275 S.E.2d 376, 156 Ga. App. 794, 1980 Ga. App. LEXIS 3203
CourtCourt of Appeals of Georgia
DecidedNovember 24, 1980
Docket60226
StatusPublished
Cited by35 cases

This text of 275 S.E.2d 376 (International Business MacHines, Inc. v. Bozardt) is published on Counsel Stack Legal Research, covering Court of Appeals of Georgia primary law. Counsel Stack provides free access to over 12 million legal documents including statutes, case law, regulations, and constitutions.

Bluebook
International Business MacHines, Inc. v. Bozardt, 275 S.E.2d 376, 156 Ga. App. 794, 1980 Ga. App. LEXIS 3203 (Ga. Ct. App. 1980).

Opinion

Carley, Judge.

This is a wrongful death action in which appellant, International Business Machines, Inc. (IBM) is only one of several defendants. Appellee-plaintiffs decedent was struck by an automobile being driven by IBM’s co-defendant Henner, an employee of IBM. Appellee’s complaint alleges that Henner was an employee of IBM and was acting within the scope of his employment at the time and place of the concerned incident. IBM, relying upon Henner’s deposition and answers to appellee’s interrogatories, moved for summary judgment on the grounds that at the time of the concerned incident Henner was traveling to dinner and was not acting within the scope of his employment. The trial court denied the motion but certified the order for interlocutory review. IBM’s application for interlocutory appeal was granted in order that we might review the trial court’s ruling in light of the Supreme Court’s decision in Allen Kane’s Major Dodge, Inc. v. Barnes, 243 Ga. 776 (257 SE2d 186) (1979).
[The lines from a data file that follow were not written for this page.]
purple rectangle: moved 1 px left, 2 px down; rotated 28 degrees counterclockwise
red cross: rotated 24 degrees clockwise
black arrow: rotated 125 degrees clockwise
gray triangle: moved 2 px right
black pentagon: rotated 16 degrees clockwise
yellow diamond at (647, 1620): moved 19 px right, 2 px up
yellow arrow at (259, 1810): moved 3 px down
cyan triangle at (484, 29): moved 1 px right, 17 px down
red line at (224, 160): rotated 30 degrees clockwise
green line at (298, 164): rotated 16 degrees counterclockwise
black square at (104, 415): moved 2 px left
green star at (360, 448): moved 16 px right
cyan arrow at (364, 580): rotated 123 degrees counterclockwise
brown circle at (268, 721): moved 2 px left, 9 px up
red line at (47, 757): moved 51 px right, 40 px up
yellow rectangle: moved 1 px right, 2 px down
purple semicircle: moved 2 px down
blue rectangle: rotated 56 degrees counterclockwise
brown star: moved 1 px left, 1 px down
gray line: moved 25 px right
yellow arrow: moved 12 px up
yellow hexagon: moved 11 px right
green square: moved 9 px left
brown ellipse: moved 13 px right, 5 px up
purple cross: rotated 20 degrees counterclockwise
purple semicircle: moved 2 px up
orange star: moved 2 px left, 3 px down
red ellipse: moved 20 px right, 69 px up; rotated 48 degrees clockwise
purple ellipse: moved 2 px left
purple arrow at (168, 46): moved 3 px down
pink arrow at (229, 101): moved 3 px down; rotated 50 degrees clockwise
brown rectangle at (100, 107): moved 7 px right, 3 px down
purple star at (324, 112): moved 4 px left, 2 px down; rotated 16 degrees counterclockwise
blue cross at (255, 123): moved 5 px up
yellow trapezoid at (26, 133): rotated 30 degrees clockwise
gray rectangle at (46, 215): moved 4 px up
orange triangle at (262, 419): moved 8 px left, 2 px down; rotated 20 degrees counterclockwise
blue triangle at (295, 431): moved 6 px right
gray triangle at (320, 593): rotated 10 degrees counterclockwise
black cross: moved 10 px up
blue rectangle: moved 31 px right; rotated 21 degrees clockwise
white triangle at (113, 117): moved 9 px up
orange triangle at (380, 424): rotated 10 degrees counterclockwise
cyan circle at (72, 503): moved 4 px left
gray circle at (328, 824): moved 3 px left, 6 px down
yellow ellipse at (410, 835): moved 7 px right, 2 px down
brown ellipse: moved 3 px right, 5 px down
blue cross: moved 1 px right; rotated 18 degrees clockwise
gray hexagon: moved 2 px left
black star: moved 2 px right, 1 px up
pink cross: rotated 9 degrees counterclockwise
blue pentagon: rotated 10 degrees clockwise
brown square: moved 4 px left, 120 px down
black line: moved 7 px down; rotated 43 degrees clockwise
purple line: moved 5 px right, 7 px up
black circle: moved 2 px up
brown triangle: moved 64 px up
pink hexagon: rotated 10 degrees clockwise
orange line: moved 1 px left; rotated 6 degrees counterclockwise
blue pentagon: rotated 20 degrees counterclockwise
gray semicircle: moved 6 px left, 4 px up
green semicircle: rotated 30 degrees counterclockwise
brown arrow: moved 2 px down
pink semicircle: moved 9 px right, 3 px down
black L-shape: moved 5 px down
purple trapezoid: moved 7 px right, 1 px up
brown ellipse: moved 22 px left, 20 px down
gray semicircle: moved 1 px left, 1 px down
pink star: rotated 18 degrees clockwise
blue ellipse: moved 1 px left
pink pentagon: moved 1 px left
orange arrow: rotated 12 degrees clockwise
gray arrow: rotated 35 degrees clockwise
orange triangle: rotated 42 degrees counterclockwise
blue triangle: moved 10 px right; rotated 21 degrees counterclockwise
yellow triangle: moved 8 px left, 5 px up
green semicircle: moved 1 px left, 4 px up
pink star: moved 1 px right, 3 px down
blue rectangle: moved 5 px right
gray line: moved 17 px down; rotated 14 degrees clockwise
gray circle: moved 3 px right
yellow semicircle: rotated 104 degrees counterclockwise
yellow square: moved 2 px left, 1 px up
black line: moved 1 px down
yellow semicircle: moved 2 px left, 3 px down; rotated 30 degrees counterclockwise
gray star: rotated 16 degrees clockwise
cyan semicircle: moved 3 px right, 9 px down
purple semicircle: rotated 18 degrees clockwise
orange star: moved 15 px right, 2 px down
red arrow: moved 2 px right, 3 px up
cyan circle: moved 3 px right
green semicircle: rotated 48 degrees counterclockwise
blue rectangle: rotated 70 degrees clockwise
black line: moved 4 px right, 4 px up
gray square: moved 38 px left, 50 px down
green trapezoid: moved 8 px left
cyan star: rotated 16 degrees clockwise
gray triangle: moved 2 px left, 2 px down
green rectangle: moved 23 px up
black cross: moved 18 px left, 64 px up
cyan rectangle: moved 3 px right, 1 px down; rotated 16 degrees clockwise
It is a recognized principle under Georgia law that when an employee is involved in a collision, while operating his employer’s vehicle, a presumption arises that he is acting within the scope of his *795 employment. West Point Pepperell v. Knowles, 132 Ga. App. 253 (208 SE2d 17) (1974). Once this presumption arises the burden then shifts to the employer “to rebut the presumption by evidence that is ‘clear, positive and uncontradicted’ and that shows the servant was not in the scope of his employment.” Massey v. Henderson, 138 Ga. App. 565 (1) (226 SE2d 750) (1976).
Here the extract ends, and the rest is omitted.